**DIRECTIONS**
Transcribe the full listing exactly, and drop every picture.

*** Opening RECORDS FOR THIS TASK ***

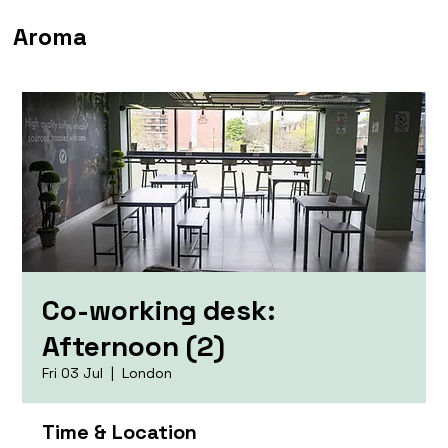
Aroma
Co-working desk:
Afternoon (2)
Fri 03 Jul
  |  
London
Time & Location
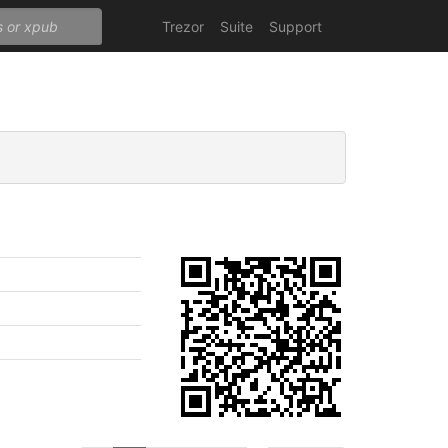
Trezor
Suite
Support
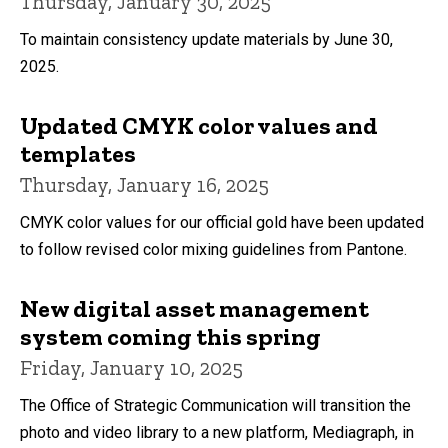
Thursday, January 30, 2025
To maintain consistency update materials by June 30,
2025.
Updated CMYK color values and
templates
Thursday, January 16, 2025
CMYK color values for our official gold have been updated
to follow revised color mixing guidelines from Pantone.
New digital asset management
system coming this spring
Friday, January 10, 2025
The Office of Strategic Communication will transition the
photo and video library to a new platform, Mediagraph, in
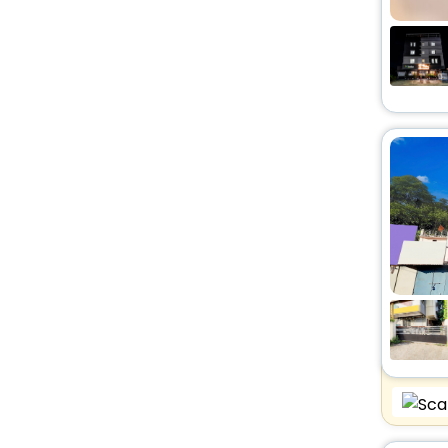
Resort
[26]
Homes
[2]
Villas
[12]
Guest House
[8]
Guest Accommodation
[2]
Chalet
[1]
Lodge
[9]
Homestay
[6]
Resort Property
[2]
Ryokan
[8]
Tent
[2]
Serviced Apartment
[1]
Bungalow
[1]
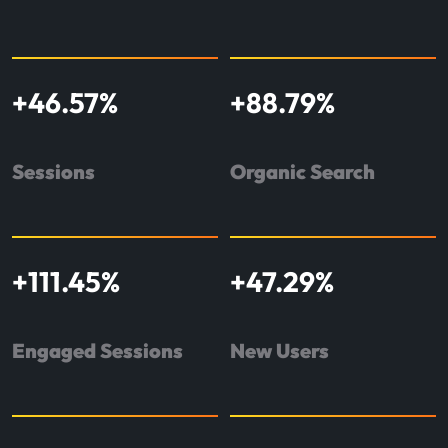
+
46.57
%
+
88.79
%
Sessions
Organic Search
+
111.45
%
+
47.29
%
Engaged Sessions
New Users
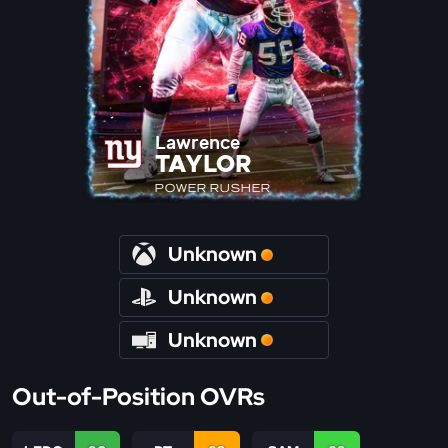
Lawrence
TAYLOR
POWER RUSHER
Unknown
Unknown
Unknown
Out-of-Position OVRs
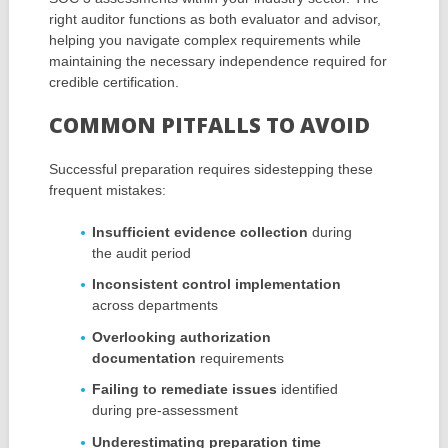
right auditor functions as both evaluator and advisor,
helping you navigate complex requirements while
maintaining the necessary independence required for
credible certification.
COMMON PITFALLS TO AVOID
Successful preparation requires sidestepping these
frequent mistakes:
Insufficient evidence collection
during
the audit period
Inconsistent control implementation
across departments
Overlooking authorization
documentation
requirements
Failing to remediate issues
identified
during pre-assessment
Underestimating preparation time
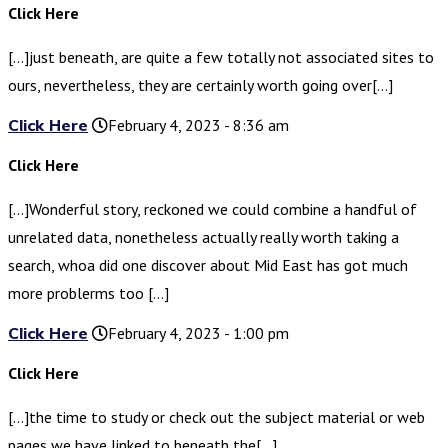
Click Here
[…]just beneath, are quite a few totally not associated sites to
ours, nevertheless, they are certainly worth going over[…]
Click Here
February 4, 2023 - 8:36 am
Click Here
[…]Wonderful story, reckoned we could combine a handful of
unrelated data, nonetheless actually really worth taking a
search, whoa did one discover about Mid East has got much
more problerms too […]
Click Here
February 4, 2023 - 1:00 pm
Click Here
[…]the time to study or check out the subject material or web
pages we have linked to beneath the[…]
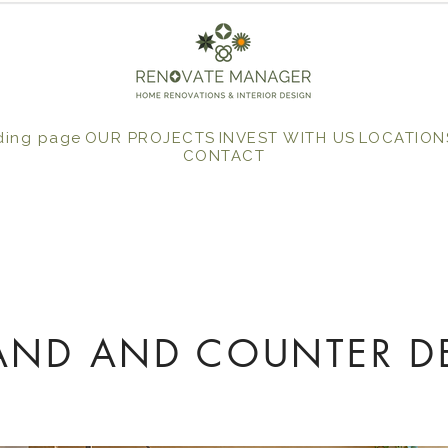
ding page
OUR PROJECTS
INVEST WITH US
LOCATION
CONTACT
LAND AND COUNTER D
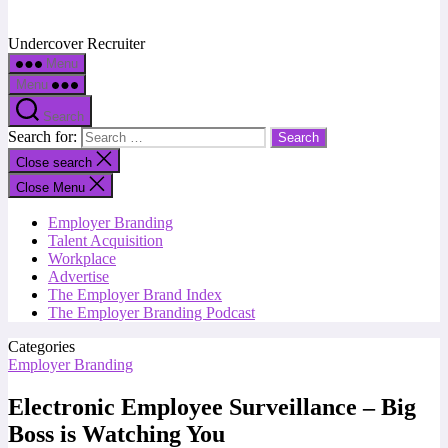
Undercover Recruiter
Menu
Menu
Search
Search for:
Close search
Close Menu
Employer Branding
Talent Acquisition
Workplace
Advertise
The Employer Brand Index
The Employer Branding Podcast
Categories
Employer Branding
Electronic Employee Surveillance – Big
Boss is Watching You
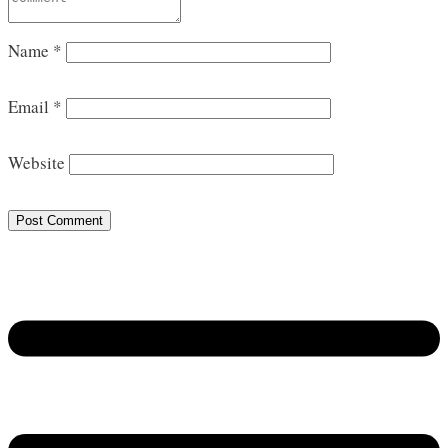
Name
*
Email
*
Website
Post Comment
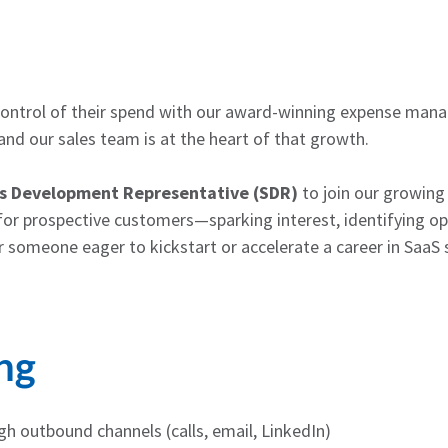
control of their spend with our award-winning expense man
nd our sales team is at the heart of that growth.
s Development Representative (SDR)
to join our growing
t for prospective customers—sparking interest, identifying opp
or someone eager to kickstart or accelerate a career in SaaS 
ng
h outbound channels (calls, email, LinkedIn)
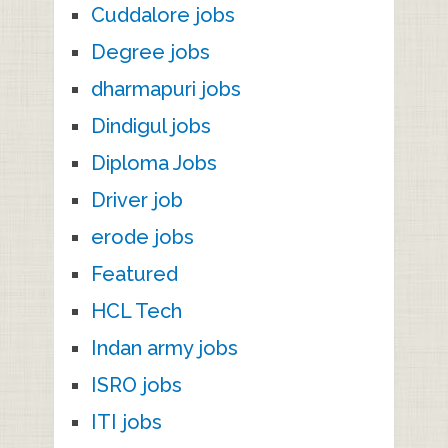
Cuddalore jobs
Degree jobs
dharmapuri jobs
Dindigul jobs
Diploma Jobs
Driver job
erode jobs
Featured
HCL Tech
Indan army jobs
ISRO jobs
ITI jobs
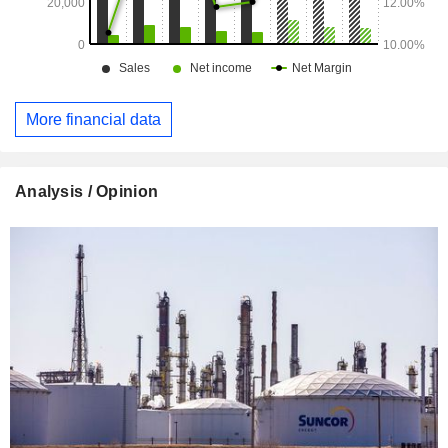
More financial data
Analysis / Opinion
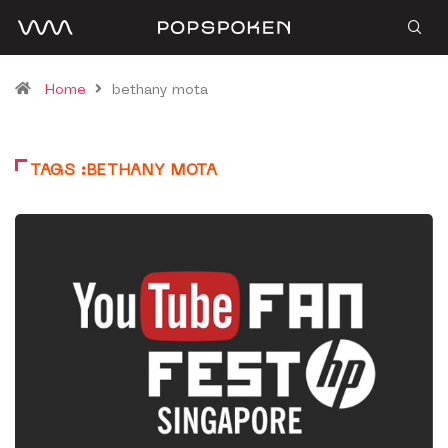
Home
bethany mota
TAGS :BETHANY MOTA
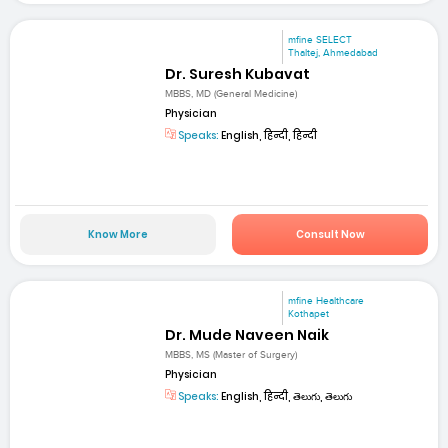
mfine SELECT
Thaltej, Ahmedabad
Dr. Suresh Kubavat
MBBS, MD (General Medicine)
Physician
Speaks:
English, हिन्दी, हिन्दी
Know More
Consult Now
mfine Healthcare
Kothapet
Dr. Mude Naveen Naik
MBBS, MS (Master of Surgery)
Physician
Speaks:
English, हिन्दी, తెలుగు, తెలుగు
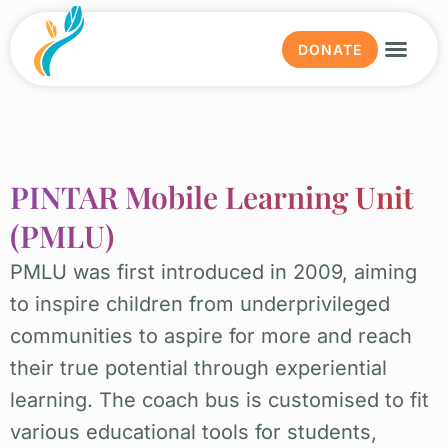
DONATE
Why ed
Our wor
Get in
News & E
About us
PINTAR Mobile Learning Unit
(PMLU)
PMLU was first introduced in 2009, aiming
to inspire children from underprivileged
communities to aspire for more and reach
their true potential through experiential
learning. The coach bus is customised to fit
various educational tools for students,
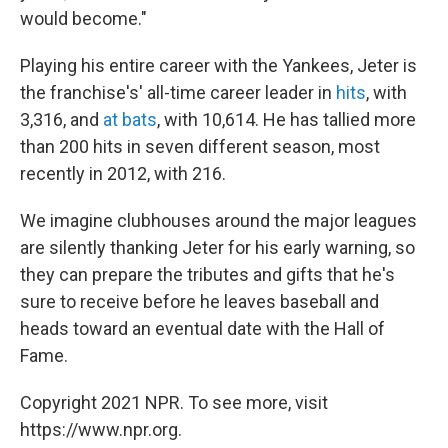
would become."
Playing his entire career with the Yankees, Jeter is
the franchise's' all-time career leader in
hits
, with
3,316, and
at bats
, with 10,614. He has tallied more
than 200 hits in seven different season, most
recently in 2012, with 216.
We imagine clubhouses around the major leagues
are silently thanking Jeter for his early warning, so
they can prepare the tributes and gifts that he's
sure to receive before he leaves baseball and
heads toward an eventual date with the Hall of
Fame.
Copyright 2021 NPR. To see more, visit
https://www.npr.org.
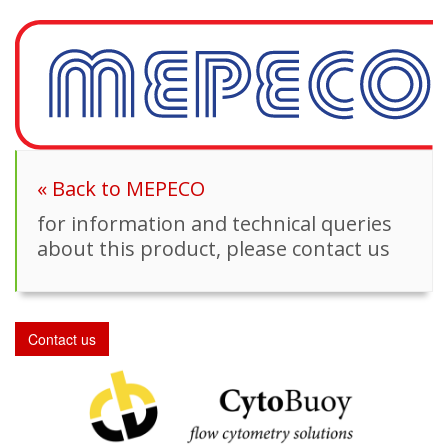
« Back to MEPECO
for information and technical queries
about this product, please contact us
Contact us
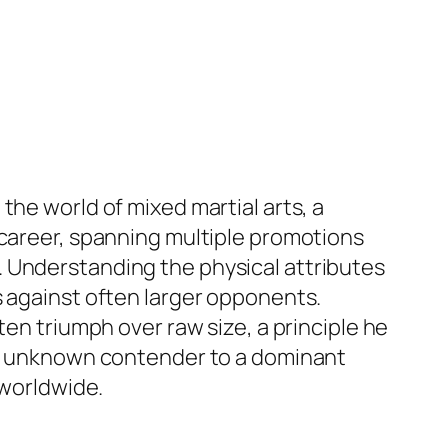
the world of mixed martial arts, a
 career, spanning multiple promotions
. Understanding the physical attributes
s against often larger opponents.
ten triumph over raw size, a principle he
ely unknown contender to a dominant
 worldwide.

*** Closing RECORDS FOR THIS TASK ***

**COMPLETED EXERCISE**
Aroma
Co-working desk:
Afternoon (2)
Fri 03 Jul
  |  
London
Time & Location
Trezor
Suite
Support
Thursday, January 30, 2025
To maintain consistency update materials by June 30,
2025.
Updated CMYK color values and
templates
Thursday, January 16, 2025
CMYK color values for our official gold have been updated
to follow revised color mixing guidelines from Pantone.
New digital asset management
system coming this spring
Friday, January 10, 2025
The Office of Strategic Communication will transition the
photo and video library to a new platform, Mediagraph, in
Resort
[26]
Homes
[2]
Villas
[12]
Guest House
[8]
Guest Accommodation
[2]
Chalet
[1]
Lodge
[9]
Homestay
[6]
Resort Property
[2]
Ryokan
[8]
Tent
[2]
Serviced Apartment
[1]
Bungalow
[1]
+
46.57
%
+
88.79
%
Sessions
Organic Search
+
111.45
%
+
47.29
%
Engaged Sessions
New Users
Lawrence
TAYLOR
POWER RUSHER
Unknown
Unknown
Unknown
Out-of-Position OVRs
right auditor functions as both evaluator and advisor,
helping you navigate complex requirements while
maintaining the necessary independence required for
credible certification.
COMMON PITFALLS TO AVOID
Successful preparation requires sidestepping these
frequent mistakes:
Insufficient evidence collection
during
the audit period
Inconsistent control implementation
across departments
Overlooking authorization
documentation
requirements
Failing to remediate issues
identified
during pre-assessment
Underestimating preparation time
Click Here
[…]just beneath, are quite a few totally not associated sites to
ours, nevertheless, they are certainly worth going over[…]
Click Here
February 4, 2023 - 8:36 am
Click Here
[…]Wonderful story, reckoned we could combine a handful of
unrelated data, nonetheless actually really worth taking a
search, whoa did one discover about Mid East has got much
more problerms too […]
Click Here
February 4, 2023 - 1:00 pm
Click Here
[…]the time to study or check out the subject material or web
pages we have linked to beneath the[…]
ding page
OUR PROJECTS
INVEST WITH US
LOCATION
CONTACT
LAND AND COUNTER D
Undercover Recruiter
Menu
Menu
Search
Search for:
Close search
Close Menu
Employer Branding
Talent Acquisition
Workplace
Advertise
The Employer Brand Index
The Employer Branding Podcast
Categories
Employer Branding
Electronic Employee Surveillance – Big
Boss is Watching You
Name
*
Email
*
Website
Post Comment
control of their spend with our award-winning expense man
nd our sales team is at the heart of that growth.
s Development Representative (SDR)
to join our growing
t for prospective customers—sparking interest, identifying opp
or someone eager to kickstart or accelerate a career in SaaS 
ng
h outbound channels (calls, email, LinkedIn)
Cuddalore jobs
Degree jobs
dharmapuri jobs
Dindigul jobs
Diploma Jobs
Driver job
erode jobs
Featured
HCL Tech
Indan army jobs
ISRO jobs
ITI jobs
More financial data
Analysis / Opinion
Home
bethany mota
TAGS :BETHANY MOTA
mfine SELECT
Thaltej, Ahmedabad
Dr. Suresh Kubavat
MBBS, MD (General Medicine)
Physician
Speaks:
English, हिन्दी, हिन्दी
Know More
Consult Now
mfine Healthcare
Kothapet
Dr. Mude Naveen Naik
MBBS, MS (Master of Surgery)
Physician
Speaks:
English, हिन्दी, తెలుగు, తెలుగు
DONATE
Why ed
Our wor
Get in
News & E
About us
PINTAR Mobile Learning Unit
(PMLU)
PMLU was first introduced in 2009, aiming
to inspire children from underprivileged
communities to aspire for more and reach
their true potential through experiential
learning. The coach bus is customised to fit
various educational tools for students,
would become."
Playing his entire career with the Yankees, Jeter is
the franchise's' all-time career leader in
hits
, with
3,316, and
at bats
, with 10,614. He has tallied more
than 200 hits in seven different season, most
recently in 2012, with 216.
We imagine clubhouses around the major leagues
are silently thanking Jeter for his early warning, so
they can prepare the tributes and gifts that he's
sure to receive before he leaves baseball and
heads toward an eventual date with the Hall of
Fame.
Copyright 2021 NPR. To see more, visit
https://www.npr.org.
« Back to MEPECO
for information and technical queries
about this product, please contact us
Contact us
the world of mixed martial arts, a
 career, spanning multiple promotions
. Understanding the physical attributes
s against often larger opponents.
ten triumph over raw size, a principle he
ely unknown contender to a dominant
 worldwide.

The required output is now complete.